QUOTE(bazza @ Oct 10 2007, 08:25 AM)

ig is currently quoting $51 to buy a december put @ 12000.
So you can buy 1 put option on the whole index, measured in dollars, for $51
If the DOW is 11500 on expiry, then you will get a $500 return for your $51 investment.
If the DOW is above 12000 on expiry, then you get nothing.
Of course you could sell earlier for a profit or loss depending on the sale price which is currently $43 but is quite volatile having been over $100 recently.
Hope this helps.
Bazza, I have been using IG to spreadbet for the last few months (£4000 up but should have been much more with a bit of discipline). I'm new to all this and would appreciate a second opinion to make sure I have understood options correctly. Let's say I'm very bearish

and I think the DOW is going to see huge drops over the next few months (once the Fed stops cutting rates of course. Incidentally, I made most of my money on the last Fed decision so roll on Wednesday).

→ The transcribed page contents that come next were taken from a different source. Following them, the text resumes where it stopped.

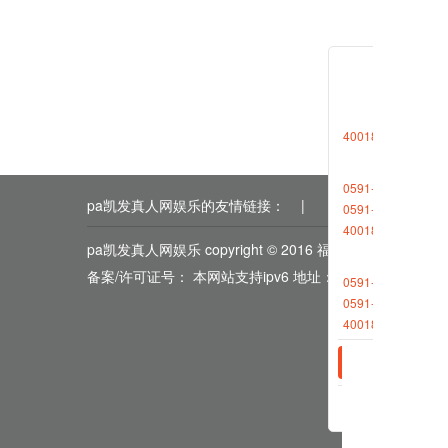
相关新
2023-0
2023-0
4001868696转1
0591-88013377
pa凯发真人网娱乐的友情链接：
|
|
|
|
|
0591-87727306
4001868696转2
pa凯发真人网娱乐 copyright © 2016 福能期货
备案/许可证号： 本网站支持ipv6 地址：福州市鼓楼区五
0591-88013380
0591-87512570
4001868696转2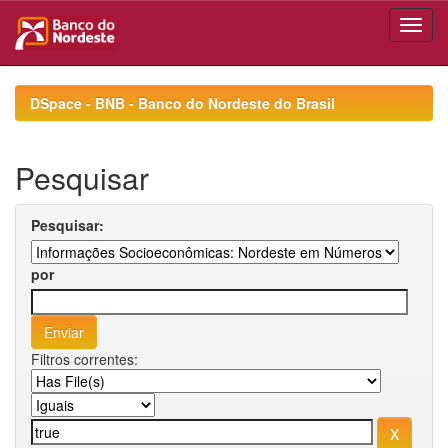
Skip
navigation
DSpace - BNB - Banco do Nordeste do Brasil
Pesquisar
Pesquisar:
por
Filtros correntes: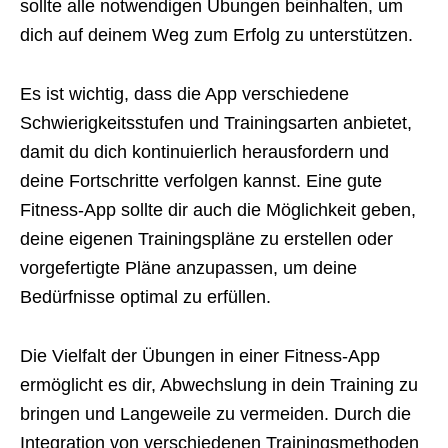
sollte alle notwendigen Übungen beinhalten, um
dich auf deinem Weg zum Erfolg zu unterstützen.
Es ist wichtig, dass die App verschiedene
Schwierigkeitsstufen und Trainingsarten anbietet,
damit du dich kontinuierlich herausfordern und
deine Fortschritte verfolgen kannst. Eine gute
Fitness-App sollte dir auch die Möglichkeit geben,
deine eigenen Trainingspläne zu erstellen oder
vorgefertigte Pläne anzupassen, um deine
Bedürfnisse optimal zu erfüllen.
Die Vielfalt der Übungen in einer Fitness-App
ermöglicht es dir, Abwechslung in dein Training zu
bringen und Langeweile zu vermeiden. Durch die
Integration von verschiedenen Trainingsmethoden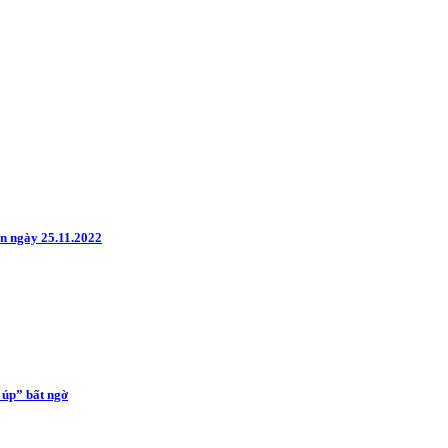
ến ngày 25.11.2022
 úp” bất ngờ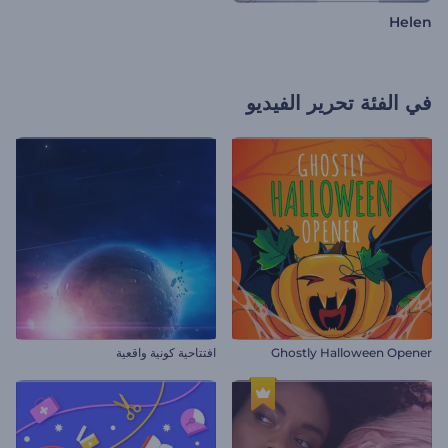
Helen
في الفئة
تحرير الفيديو
Ghostly Halloween Opener
افتتاحية كونية واقعية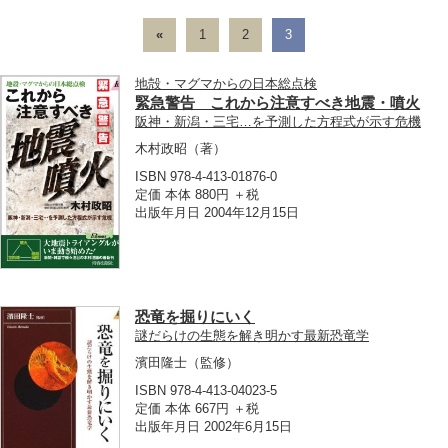
«
1
2
3
地殻・マグマからの日本総点検
緊急警告 これから注意すべき地震・噴火
阪神・新潟・三宅…を予測した方程式が示す危機
木村政昭
（著）
ISBN 978-4-413-01876-0
定価 本体 880円 ＋税
出版年月日 2004年12月15日
恐竜を掘りにいく
謎だらけの生態を解き明かす最新恐竜学
濱田隆士
（監修）
ISBN 978-4-413-04023-5
定価 本体 667円 ＋税
出版年月日 2002年6月15日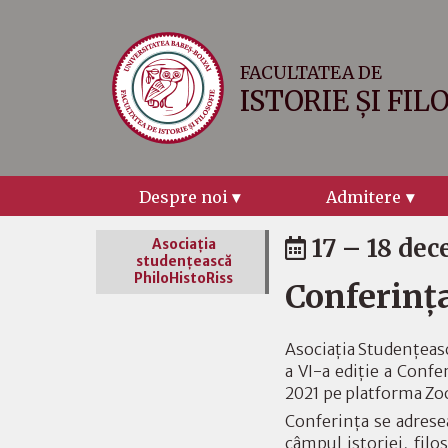
FACULTATEA DE
ISTORIE ȘI FIL
Despre noi
Admitere
17 – 18 dec
Asociaţia
studenţească
PhiloHistoRiss
Conferința
Asociația Studențească
a VI-a ediție a Conf
2021 pe platforma Z
Conferința se adresea
câmpul istoriei, filos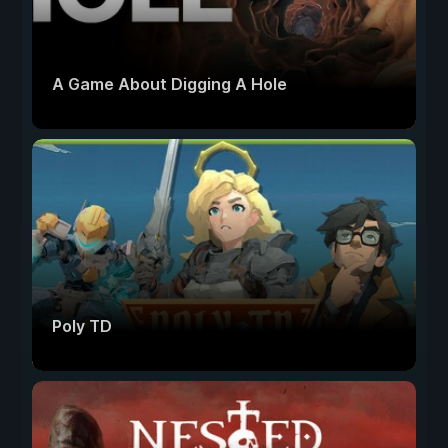
A Game About Digging A Hole
Poly TD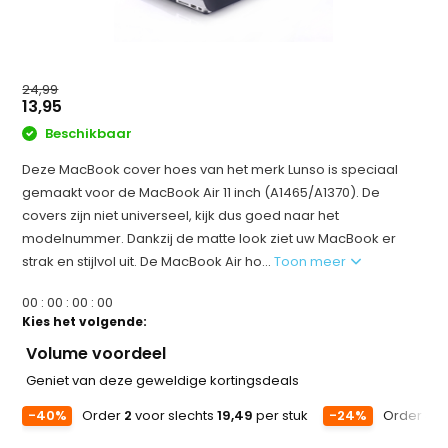
24,99
13,95
Beschikbaar
Deze MacBook cover hoes van het merk Lunso is speciaal
gemaakt voor de MacBook Air 11 inch (A1465/A1370). De
covers zijn niet universeel, kijk dus goed naar het
modelnummer. Dankzij de matte look ziet uw MacBook er
strak en stijlvol uit. De MacBook Air ho...
Toon meer
0
0
:
0
0
:
0
0
:
0
0
Kies het volgende:
Volume voordeel
Geniet van deze geweldige kortingsdeals
-40%
Order
2
voor slechts
19,49
per stuk
-24%
Order
3
vo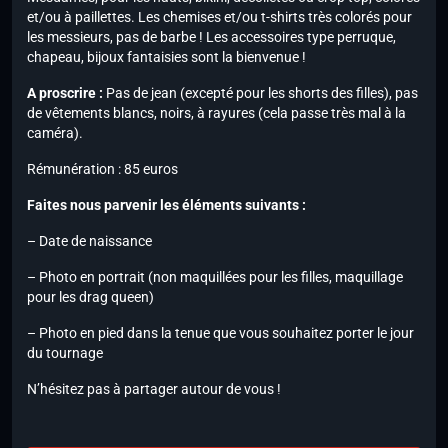
et/ou à paillettes. Les chemises et/ou t-shirts très colorés pour
les messieurs, pas de barbe ! Les accessoires type perruque,
chapeau, bijoux fantaisies sont la bienvenue !
A proscrire :
Pas de jean (excepté pour les shorts des filles), pas
de vêtements blancs, noirs, à rayures (cela passe très mal à la
caméra).
Rémunération : 85 euros
Faites nous parvenir les éléments suivants :
– Date de naissance
– Photo en portrait (non maquillées pour les filles, maquillage
pour les drag queen)
– Photo en pied dans la tenue que vous souhaitez porter le jour
du tournage
N’hésitez pas à partager autour de vous !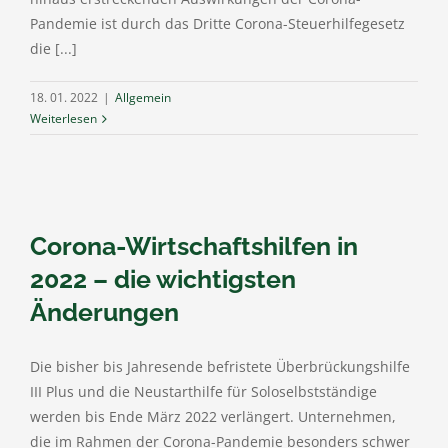
Pandemie ist durch das Dritte Corona-Steuerhilfegesetz
die [...]
18. 01. 2022
|
Allgemein
Weiterlesen
Corona-Wirtschaftshilfen in
2022 – die wichtigsten
Änderungen
Die bisher bis Jahresende befristete Überbrückungshilfe
III Plus und die Neustarthilfe für Soloselbstständige
werden bis Ende März 2022 verlängert. Unternehmen,
die im Rahmen der Corona-Pandemie besonders schwer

Assuming the DOW is trading at 13600 today, I could either:
1. Buy a March 13550 Put for £544. If the DOW hit 12000 in March, my option would be worth approximately 13550-12000 = £1550.00 for a £544 outlay. (Can I just check, what I want to do is
buy a put in this scenario, right?)
OR
2. Place a spreadbet and sell the DOW for £1 per point with a stop 544 points away at 14144. If I'm not stopped out, and the DOW hits 12000 in March, I will make approximately 13600-12000 = £1600.00 for a £544 outlay.
Am I correct in thinking, the benefit with the put is that you don't get stopped out and can stay in the game? Given how the DOW can be so volatile and spike (I have taken correct positions in the past but been stopped out because of this spiking which is annoying), isn't it always better to buy options in this case?